Depois de mencionar diversas decisões do S.T.F., declarando inconstitucionais Constituições e leis estaduais, que não respeitaram este poder de iniciativa, diz o Relator: “embora o Tribunal de Contas não esteja previsto no artigo 24 da Constituição do Estado, entre titulares da iniciativa do processo legislativo, ele a tem, em virtude da remessa que o artigo 31 traz ao artigo 96 da Constituição da república; remessa que não se limita ao inciso I deste último, mas se estende ao inciso II, pois a criação e a extinção de cargos se encontra mencionada neste último e a jurisprudência do Colendo Supremo Tribunal Federal considerou privativa das Cortes de Contas estaduais a iniciativa legislativa a este respeito.
Dir-se-á que, aqui, não se cuida somente disso, mas sim, de uma Lei Orgânica do Tribunal de Contas do Estado. Neste ponto, dada mesmo à independência funcional ínsita no Tribunal de Contas, é que se lhe há de reconhecer iniciativa do processo legislativo, pois que se cuida de lei que regula seu funcionamento, como órgão e órgão autônomo: Lei Orgânica.
À independência funcional, ínsita no Tribunal de Contas, deve corresponder um certo grau de autonomia, isto é, de normatividade própria. O voto, acima citado, do eminente Ministro MOREIRA ALVES, aliás, emprega a expressão “autonomia ínsita”, e não, “independência ínsita”. (…)
Ora, autonomia não consiste somente em ter uma normatividade própria, mas em produzir suas normas (…) implica (…) produção legislativa própria (…)
A autonomia do Tribunal de Contas, autonomia que não pode faltar ao deste Estado, exige que ele tenha iniciativa para desencadear o processo legislativo de sua Lei Orgânica (…)”. Da ementa do v. Acórdão destaca-se: “O Tribunal de Contas do Estado usou de competência ínsita em sua autonomia para iniciar o processo legislativo de sua Lei Orgânica”. (vide v. Acórdão de 3 de maio de 1995, nos autos da Ação Direta de Inconstitucionalidade nº 19.356-0/8 da Comarca de São Paulo.

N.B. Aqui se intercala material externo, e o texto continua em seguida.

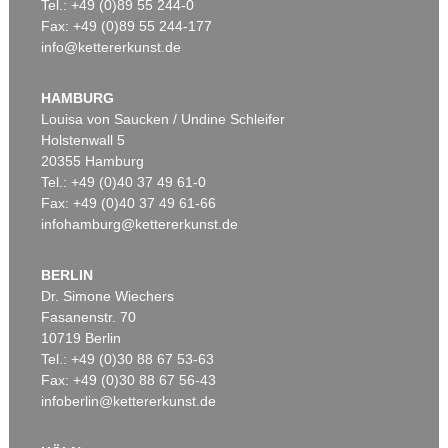
Tel.: +49 (0)89 55 244-0
Fax: +49 (0)89 55 244-177
info@kettererkunst.de
HAMBURG
Louisa von Saucken / Undine Schleifer
Holstenwall 5
20355 Hamburg
Tel.: +49 (0)40 37 49 61-0
Fax: +49 (0)40 37 49 61-66
infohamburg@kettererkunst.de
BERLIN
Dr. Simone Wiechers
Fasanenstr. 70
10719 Berlin
Tel.: +49 (0)30 88 67 53-63
Fax: +49 (0)30 88 67 56-43
infoberlin@kettererkunst.de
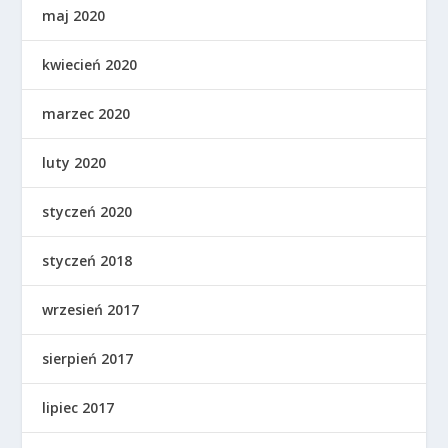
maj 2020
kwiecień 2020
marzec 2020
luty 2020
styczeń 2020
styczeń 2018
wrzesień 2017
sierpień 2017
lipiec 2017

No Brasil, os Tribunais gozam da mesma autonomia administrativa assegurada aos Tribunais Judiciários, podendo encaminhar projetos de lei sobre pessoal, administrando seus recursos e serviços, bem como provendo os cargos de seus funcionários (C.F., art. 73). Ademais, também compete aos Tribunais fixar seus roteiros de fiscalização, sua abrangência e os meios pelos quais promoverá o controle (C.F., art. 71) e, da mesma forma que o órgão de controle norte-americano, realizará auditorias solicitadas pelo Congresso Nacional (C.F., art. 71, IV).
(*) Fragmento do livro “O Controle Externo da Administração Pública”, de Antonio Roque Citadini, Editora Max Limonad Ltda, p. 78-80, 1ª ed., 1995, São Paulo.
REVISTA DO TCE/PI, ANO XXIII, Nº 05, JANEIRO/97, P. 27-29.